I have two small children that will require a decent amount of space above deck and I can't have a heavy boat as I am now towing with a Honda Civic (900lbs) Max!

I was also wondering how long it takes to drop it in the water, raise the mast, rig it and go?

History

Any information on this little boat is greatly appreciated!
Fair Winds
Chris


----------



## MikeAR (Aug 28, 2008)

There is a skipper group among the Yahoo groups.
skipper20 : Skipper 20 Online Yacht Club

This site: Skipper Sailboat Years has some more incidental info. If memory serves, I was looking at one before, they use cement in the shoal keel.


----------



## scurvy (Jul 24, 2006)

Thanks Mike!

I will try them and see.
Regards
Chris


----------



## MikeAR (Aug 28, 2008)

Glad to help. I am afraid it's too heavy for you to tow with that Honda.


----------



## scurvy (Jul 24, 2006)

I think you're right!


----------



## gweller (May 19, 2009)

I think you've all got it wrong. The Skipper 17 dayboat only weighs 780 lbs. There is a dedicated UK website. Some nice pictures there, too. As this is my first post on this forum the webmaster won't allow me to quote the actual web link.


----------



## gweller (May 19, 2009)

This is my second post. I'll try to put the link in the next one.


----------



## gweller (May 19, 2009)

This is my third post, so perhaps I will be allowed to put the link in now.

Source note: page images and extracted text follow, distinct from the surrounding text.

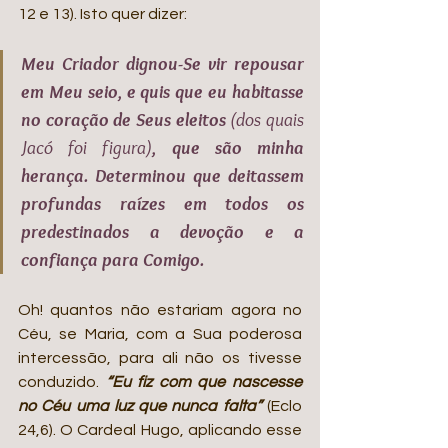
12 e 13). Isto quer dizer: 
Meu Criador dignou-Se vir repousar 
em Meu seio, e quis que eu habitasse 
no coração de Seus eleitos 
(dos quais 
Jacó foi figura)
, que são minha 
herança. Determinou que deitassem 
profundas raízes em todos os 
predestinados a devoção e a 
confiança para Comigo. 
Oh! quantos não estariam agora no 
Céu, se Maria, com a Sua poderosa 
intercessão, para ali não os tivesse 
conduzido. 
“Eu fiz com que nascesse 
no Céu uma luz que nunca falta” 
(Eclo 
24,6). O Cardeal Hugo, aplicando esse 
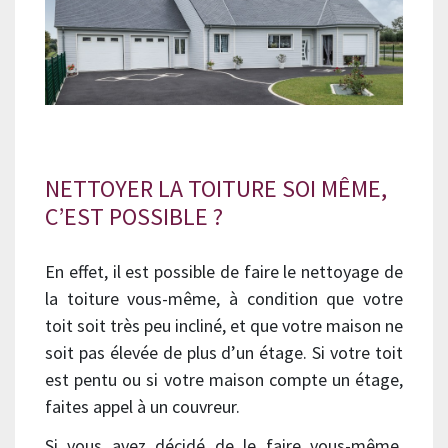
NETTOYER LA TOITURE SOI MÊME,
C’EST POSSIBLE ?
En effet, il est possible de faire le nettoyage de
la toiture vous-même, à condition que votre
toit soit très peu incliné, et que votre maison ne
soit pas élevée de plus d’un étage. Si votre toit
est pentu ou si votre maison compte un étage,
faites appel à un couvreur.
Si vous avez décidé de le faire vous-même,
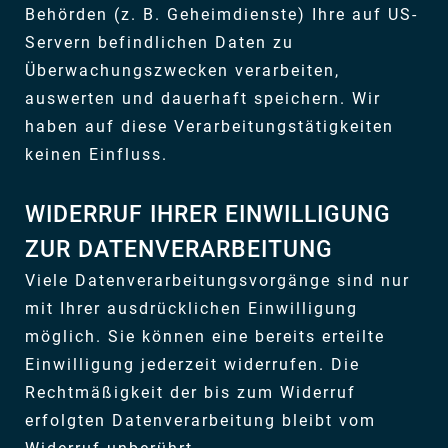
Behörden (z. B. Geheimdienste) Ihre auf US-
Servern befindlichen Daten zu
Überwachungszwecken verarbeiten,
auswerten und dauerhaft speichern. Wir
haben auf diese Verarbeitungstätigkeiten
keinen Einfluss.
WIDERRUF IHRER EINWILLIGUNG
ZUR DATENVERARBEITUNG
Viele Datenverarbeitungsvorgänge sind nur
mit Ihrer ausdrücklichen Einwilligung
möglich. Sie können eine bereits erteilte
Einwilligung jederzeit widerrufen. Die
Rechtmäßigkeit der bis zum Widerruf
erfolgten Datenverarbeitung bleibt vom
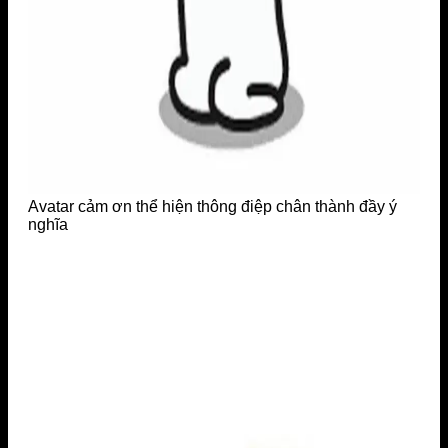
Avatar cảm ơn thể hiện thông điệp chân thành đầy ý
nghĩa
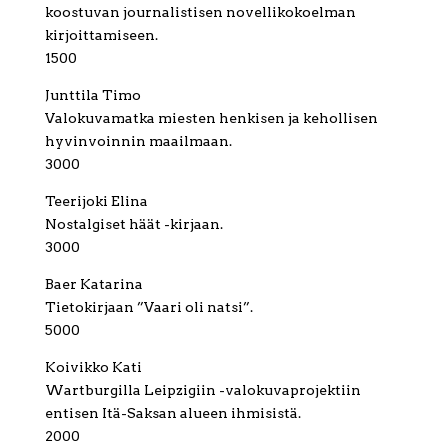
koostuvan journalistisen novellikokoelman
kirjoittamiseen.
1500
Junttila Timo
Valokuvamatka miesten henkisen ja kehollisen
hyvinvoinnin maailmaan.
3000
Teerijoki Elina
Nostalgiset häät -kirjaan.
3000
Baer Katarina
Tietokirjaan ”Vaari oli natsi”.
5000
Koivikko Kati
Wartburgilla Leipzigiin -valokuvaprojektiin
entisen Itä-Saksan alueen ihmisistä.
2000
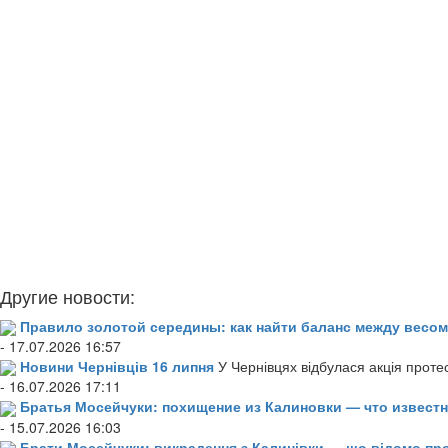
Другие новости:
Правило золотой середины: как найти баланс между весом
- 17.07.2026 16:57
Новини Чернівців 16 липня
У Чернівцях відбулася акція проте
- 16.07.2026 17:11
Братья Мосейчуки: похищение из Калиновки — что извест
- 15.07.2026 16:03
Брати Мосейчуки: викрадення з Калинівки — що відомо пр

It is The Skipper 17 Trailer-Sailer Website.


----------



## scurvy (Jul 24, 2006)

Thanks gweller!

The boat is about 780 give or take and the trailer is close to 200lbs as well...so the total weight of the boat and trailer will be too heavy for my little put put civic!

thanks so much for the link. The boat we were considering is on that second page.

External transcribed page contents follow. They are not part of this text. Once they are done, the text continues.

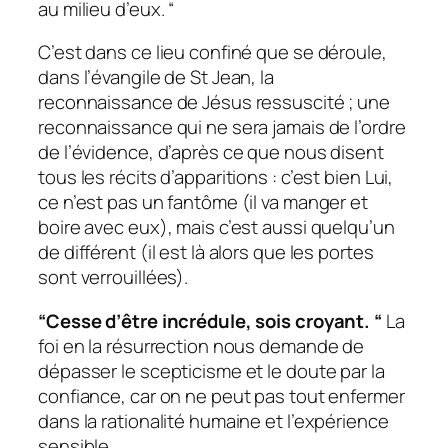
au milieu d’eux. “
C’est dans ce lieu confiné que se déroule,
dans l’évangile de St Jean, la
reconnaissance de Jésus ressuscité ; une
reconnaissance qui ne sera jamais de l’ordre
de l’évidence, d’après ce que nous disent
tous les récits d’apparitions : c’est bien Lui,
ce n’est pas un fantôme (il va manger et
boire avec eux), mais c’est aussi quelqu’un
de différent (il est là alors que les portes
sont verrouillées).
“Cesse d’être incrédule, sois croyant. “
La
foi en la résurrection nous demande de
dépasser le scepticisme et le doute par la
confiance, car on ne peut pas tout enfermer
dans la rationalité humaine et l’expérience
sensible.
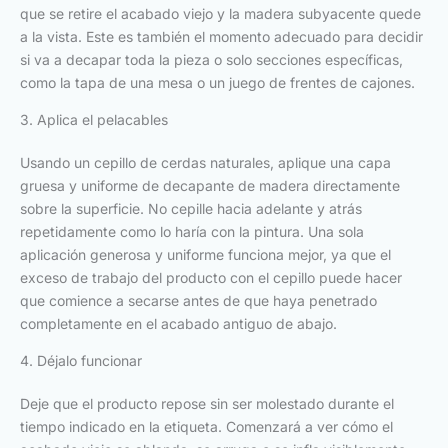
que se retire el acabado viejo y la madera subyacente quede
a la vista. Este es también el momento adecuado para decidir
si va a decapar toda la pieza o solo secciones específicas,
como la tapa de una mesa o un juego de frentes de cajones.
3. Aplica el pelacables
Usando un cepillo de cerdas naturales, aplique una capa
gruesa y uniforme de decapante de madera directamente
sobre la superficie. No cepille hacia adelante y atrás
repetidamente como lo haría con la pintura. Una sola
aplicación generosa y uniforme funciona mejor, ya que el
exceso de trabajo del producto con el cepillo puede hacer
que comience a secarse antes de que haya penetrado
completamente en el acabado antiguo de abajo.
4. Déjalo funcionar
Deje que el producto repose sin ser molestado durante el
tiempo indicado en la etiqueta. Comenzará a ver cómo el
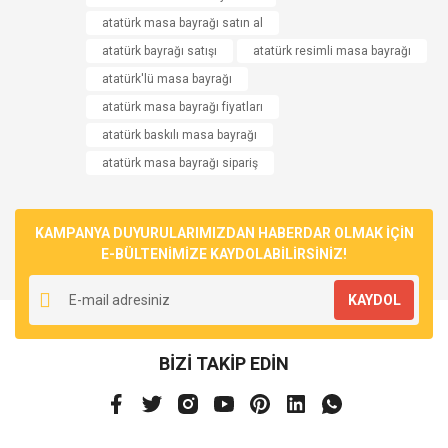
atatürk masa bayrağı satın al
atatürk bayrağı satışı
atatürk resimli masa bayrağı
atatürk'lü masa bayrağı
atatürk masa bayrağı fiyatları
atatürk baskılı masa bayrağı
atatürk masa bayrağı sipariş
KAMPANYA DUYURULARIMIZDAN HABERDAR OLMAK İÇİN
E-BÜLTENİMİZE KAYDOLABİLİRSİNİZ!
KAYDOL
BİZİ TAKİP EDİN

I think we are going to go with an AMF Sunbird (1978). they are 200 lbs lighter, smaller trailer, easier to set up and take down which is really what we are looking for.

thanks again!
Fair Winds
Chris


----------



## CalebD (Jan 11, 2008)

Since I have never rigged or sailed on a Skipper 17' I was holding my tongue. It looks like an interesting boat with a good fan base in England where some folks spend the night on them. 
Older boats may have slightly heavier spars (mast & boom) then some newer boats so I am not sure if it is easy to rig single handed.
Since you are considering a lighter boat I would check out the O'Day Day Sailors (17') if sleeping on the boat is not a priority for you.
The AMF Sunbird appears to have a small cabin like the Skipper 17.


----------



## freddyray (Aug 11, 2008)

I have one. My wife and I are beginning sailors just last year and can rig it and have it in the water in about a half an hour.










we tow our with our Volvo no problem.


----------